Sorry I can't answer your question regarding the newer manifolds. I am curious when you say your original manifolds are showing their age. I restored my '66 GTO to "as original condition". The original manifolds looked bad but were not cracked or broken. I took them to a shop that cleaned them and then ceramic coated them. They look great and will never discolor. Worked great for me.


----------



## Pinion head (Jan 3, 2015)

Biggest issue I've had raised in inquiries from customers when asking about and shipping out original Pontiac V8 (non RA) exhaust manifolds, is rust pitting. Many original exhaust manifolds are rust pocked badly, just not worthy of use in true (read national) show quality restoration. On std ex manifolds, unless theyre really something rare, if they're pitted bad, I've usually chunked them when processing parts cars and engines. The Lh ex manifold on the '64-67' V8 Pontiac A body's has always been a good one to stock, as that's all it fit, not a B series or '67 F series.
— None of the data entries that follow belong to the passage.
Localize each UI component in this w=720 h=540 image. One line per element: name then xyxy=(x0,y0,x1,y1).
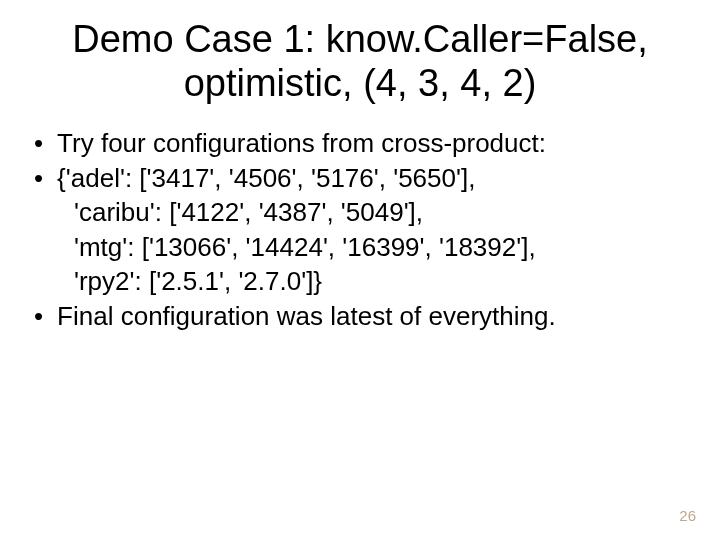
bullet-dot-icon: • xyxy=(34,300,43,333)
bullet-2-cont-3: 'rpy2': ['2.5.1', '2.7.0']} xyxy=(74,265,690,298)
title-line-1: Demo Case 1: know.Caller=False, xyxy=(72,18,648,60)
page-number: 26 xyxy=(679,507,696,524)
slide: Demo Case 1: know.Caller=False, optimist… xyxy=(0,0,720,540)
bullet-2-text: {'adel': ['3417', '4506', '5176', '5650'… xyxy=(57,162,690,195)
bullet-dot-icon: • xyxy=(34,127,43,160)
bullet-dot-icon: • xyxy=(34,162,43,195)
bullet-1-text: Try four configurations from cross-produ… xyxy=(57,127,690,160)
slide-body: • Try four configurations from cross-pro… xyxy=(0,115,720,332)
bullet-2-cont-1: 'caribu': ['4122', '4387', '5049'], xyxy=(74,196,690,229)
bullet-1: • Try four configurations from cross-pro… xyxy=(30,127,690,160)
bullet-3-text: Final configuration was latest of everyt… xyxy=(57,300,690,333)
bullet-2: • {'adel': ['3417', '4506', '5176', '565… xyxy=(30,162,690,195)
bullet-3: • Final configuration was latest of ever… xyxy=(30,300,690,333)
title-line-2: optimistic, (4, 3, 4, 2) xyxy=(184,62,537,104)
bullet-2-cont-2: 'mtg': ['13066', '14424', '16399', '1839… xyxy=(74,231,690,264)
slide-title: Demo Case 1: know.Caller=False, optimist… xyxy=(0,0,720,115)
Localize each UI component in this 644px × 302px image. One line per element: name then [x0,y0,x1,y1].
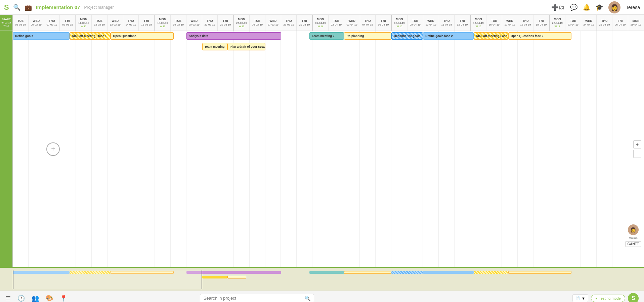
mini-bar-9 [474,271,508,274]
date-col: TUE19-03-19 [171,15,186,31]
binoculars-icon[interactable]: 🔍 [13,4,20,11]
date-col: FRI05-04-19 [376,15,391,31]
date-col: THU04-04-19 [360,15,376,31]
mini-bar-1 [13,271,70,274]
test-dot-icon: ● [595,296,598,300]
date-header: START04-03-19W 10 TUE05-03-19WED06-03-19… [0,15,644,31]
mini-bar-3 [111,271,174,274]
s-badge[interactable]: S [628,293,639,302]
date-col: WED03-04-19 [344,15,360,31]
date-col: MON25-03-19W 13 [233,15,250,31]
gantt-container: START04-03-19W 10 TUE05-03-19WED06-03-19… [0,15,644,267]
mini-bar-7 [391,271,423,274]
graduation-icon[interactable]: 🎓 [596,4,603,11]
date-col: FRI29-03-19 [297,15,312,31]
zoom-in-button[interactable]: + [633,140,641,148]
task-bar[interactable]: Open Questions [111,32,174,40]
testing-mode-button[interactable]: ● Testing mode [591,295,625,302]
task-bar[interactable]: Open Questions fase 2 [508,32,571,40]
task-bar[interactable]: Plan a draft of your strategy [227,43,265,50]
palette-icon[interactable]: 🎨 [46,295,53,302]
plus-icon: + [51,145,55,153]
task-bar[interactable]: Analysis data [186,32,281,40]
task-bar[interactable]: Deadline 1st goals [391,32,423,40]
date-col: MON08-04-19W 15 [391,15,407,31]
date-col: WED06-03-19 [29,15,44,31]
mini-bar-2 [70,271,111,274]
add-task-button[interactable]: + [46,142,60,156]
date-col: THU11-04-19 [439,15,455,31]
zoom-controls: + − [633,140,641,158]
zoom-out-button[interactable]: − [633,150,641,158]
clock-icon[interactable]: 🕐 [17,295,25,302]
mini-bar-6 [344,271,391,274]
gantt-grid[interactable]: Define goalsKick-off Meeting - fase 1Ope… [13,31,644,267]
date-col: THU14-03-19 [123,15,139,31]
doc-icon: 📄 [575,296,580,300]
user-avatar[interactable]: 👩 [608,1,620,13]
search-bar[interactable]: 🔍 [200,294,314,302]
date-col: TUE26-03-19 [250,15,265,31]
mini-bar-4 [186,271,281,274]
task-bar[interactable]: Team meeting 2 [309,32,344,40]
online-panel: 👩 Online GANTT [625,224,641,247]
mini-bar-8 [423,271,473,274]
date-col: TUE23-04-19 [565,15,581,31]
date-col: TUE12-03-19 [92,15,108,31]
chat-icon[interactable]: 💬 [570,4,577,11]
search-input[interactable] [204,296,302,301]
date-col: MON29-04-19 [628,15,644,31]
doc-button[interactable]: 📄 ▼ [572,294,588,302]
date-col: FRI26-04-19 [612,15,628,31]
date-cols: TUE05-03-19WED06-03-19THU07-03-19FRI08-0… [13,15,644,31]
date-col: MON22-04-19W 17 [549,15,565,31]
date-col: FRI08-03-19 [60,15,76,31]
task-bar[interactable]: Re-planning [344,32,391,40]
project-title: Implementation 07 [36,4,80,10]
task-bar[interactable]: Kick-off Meeting - fase 1 [70,32,111,40]
date-col: FRI22-03-19 [218,15,233,31]
toolbar-right: 📄 ▼ ● Testing mode S [572,293,639,302]
gantt-badge[interactable]: GANTT [625,241,641,247]
date-col: MON15-04-19W 16 [470,15,486,31]
user-name: Teresa [626,5,640,10]
date-col: WED27-03-19 [265,15,281,31]
task-layer: Define goalsKick-off Meeting - fase 1Ope… [13,31,644,267]
date-col: MON01-04-19W 14 [312,15,329,31]
online-avatar: 👩 [628,224,639,235]
doc-dropdown-icon[interactable]: ▼ [582,296,585,300]
users-icon[interactable]: 👥 [32,295,39,302]
date-col: THU25-04-19 [597,15,612,31]
mini-bar-12 [227,276,246,278]
project-role: Project manager [84,5,114,10]
add-project-icon[interactable]: ➕🗂 [551,4,565,11]
date-col: WED20-03-19 [186,15,202,31]
mini-bar-11 [202,276,227,278]
date-col: MON11-03-19W 11 [76,15,92,31]
top-nav: S 🔍 💼 Implementation 07 Project manager … [0,0,644,15]
mini-bar-5 [309,271,344,274]
search-icon: 🔍 [305,296,310,301]
list-icon[interactable]: ☰ [5,295,11,302]
logo-icon[interactable]: S [4,3,9,12]
date-col: TUE09-04-19 [407,15,423,31]
bell-icon[interactable]: 🔔 [583,4,590,11]
start-col: START04-03-19W 10 [0,15,13,31]
pin-icon[interactable]: 📍 [60,295,67,302]
bottom-toolbar: ☰ 🕐 👥 🎨 📍 🔍 📄 ▼ ● Testing mode S [0,291,644,302]
briefcase-icon[interactable]: 💼 [25,4,32,11]
task-bar[interactable]: Team meeting [202,43,227,50]
date-col: TUE05-03-19 [13,15,29,31]
gantt-row-label [0,31,13,267]
date-col: WED13-03-19 [108,15,123,31]
task-bar[interactable]: Kick off meeting Fase 2 [474,32,508,40]
task-bar[interactable]: Define goals fase 2 [423,32,473,40]
task-bar[interactable]: Define goals [13,32,70,40]
date-col: MON18-03-19W 12 [155,15,171,31]
online-label: Online [629,236,638,240]
date-col: THU18-04-19 [518,15,534,31]
mini-map[interactable] [0,267,644,291]
date-col: WED10-04-19 [423,15,439,31]
date-col: THU28-03-19 [281,15,297,31]
date-col: TUE16-04-19 [486,15,502,31]
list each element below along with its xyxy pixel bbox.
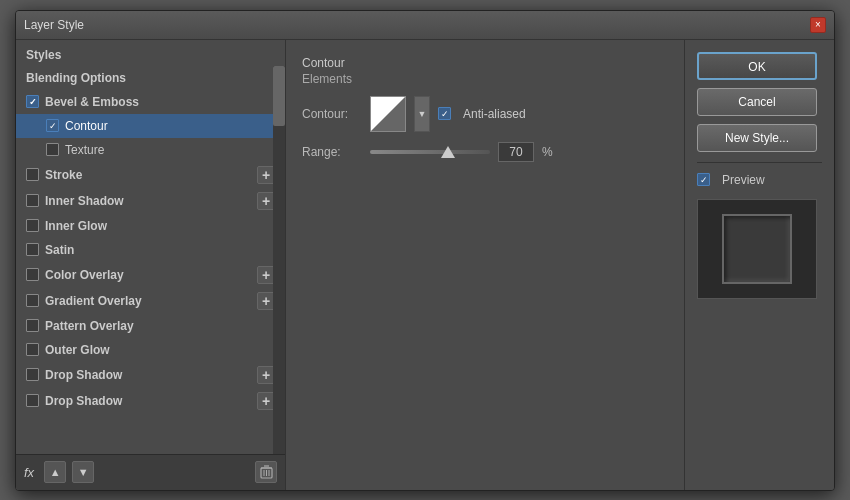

If your intention is showing the '66 and having it judged in GTOAA Concours judging, the replacement LH manifold would be fine. The passenger side though, needs to be correct design and casting number. What is the passenger side casting number looking for? sorry, do not have Eric's book in front of me.


----------



## gtoguy389 (Jun 3, 2012)

Thanks guys. I guess what I mean buy showing their age is the pocked marks, I guess is what you are calling it. I won't say they are rust pitted, but the best way I can describe it is it looks like there were air pockets in the mold, rough to the touch. This is on the right manifold, the left one looks and feels a lot smoother, so I guess the biggest issue is with the right manifold. Would the prep work that goes into ceramic coating the manifolds help smooth them out somewhat?

The pictures that I have seen of the other set of manifolds that I was thinking about purchasing looks to be a really nice set of castings that don't show any signs of pocked marks. My biggest hang up on buying these is the right manifold came out of a different casting mold. The shape and the part number matches up, but does not have lugs cast into them on the front and rear runners. Let me know if pictures would help, it will be this weekend before I can get over to my car to get some.


----------